|Posted by Admin on July 31, 2013 at 11:15 AM|
For the first time, yesterday, I finally understood what it felt like to be someone on the spectrum who is "wandering". My Dad brought me to the fair, but then I had to meet up with my friends. My phone wasn't receiving texts well. This threw my WHOLE plan out the window. My senses were completely overwhelmed. Smells of cigarette smoke, food, and exhaust filled my nose. Sounds of kids screaming, bells ringing, announcers talking, and MORE assaulted my ears. All I could see was MOVEMENT. Rides moving. People moving. Spinning wheels from game tables. Lights flashing. It was enough to make me disoriented and unable to focus on finding my friends. However, it doesn't end there.

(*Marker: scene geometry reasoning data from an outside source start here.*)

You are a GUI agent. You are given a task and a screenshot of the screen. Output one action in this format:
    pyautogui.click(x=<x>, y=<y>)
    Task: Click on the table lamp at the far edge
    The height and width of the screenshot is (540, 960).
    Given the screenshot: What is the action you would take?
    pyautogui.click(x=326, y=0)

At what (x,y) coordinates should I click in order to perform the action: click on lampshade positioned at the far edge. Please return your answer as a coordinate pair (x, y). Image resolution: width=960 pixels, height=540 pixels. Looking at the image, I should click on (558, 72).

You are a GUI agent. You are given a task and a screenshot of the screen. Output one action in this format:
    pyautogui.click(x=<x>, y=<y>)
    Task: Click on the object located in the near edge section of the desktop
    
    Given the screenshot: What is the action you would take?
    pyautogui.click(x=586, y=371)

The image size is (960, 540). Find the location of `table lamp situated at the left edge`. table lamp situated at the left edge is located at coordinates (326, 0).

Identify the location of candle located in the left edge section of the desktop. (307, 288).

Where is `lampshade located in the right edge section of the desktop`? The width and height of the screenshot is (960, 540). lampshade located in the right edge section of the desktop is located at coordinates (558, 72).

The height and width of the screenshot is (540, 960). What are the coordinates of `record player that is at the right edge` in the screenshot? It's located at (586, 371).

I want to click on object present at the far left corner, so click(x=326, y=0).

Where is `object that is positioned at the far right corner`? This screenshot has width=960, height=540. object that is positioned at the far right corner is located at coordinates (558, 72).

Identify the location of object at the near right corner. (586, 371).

The worst part of my "wandering" experience was being stuck. Being unable to figure out how to find a quiet, open space where I could sit and collect myself. I didn't WANT to have a meltdown in the middle of public. I didn't WANT to have people staring at me, a grown woman, crying and hyperventilating in public. I KNEW people would laugh, or give me weird looks. It would be the most embarrassing time of my life. I ALSO didn't want my friends to show up and feel bad for not finding me sooner. (It's not their responsibility. I asked THEM if I could meet them there in the first place.)
So now I get it. Now I understand WHY a person on the spectrum wanders. WHY it's so difficult for them to get help for themselves. How can you get help if you can't even figure out where to move to? What I needed was for a police officer (or SOMEONE who worked there) to come over to ME and ask me if I needed help. But I probably looked like just another person in the crowd.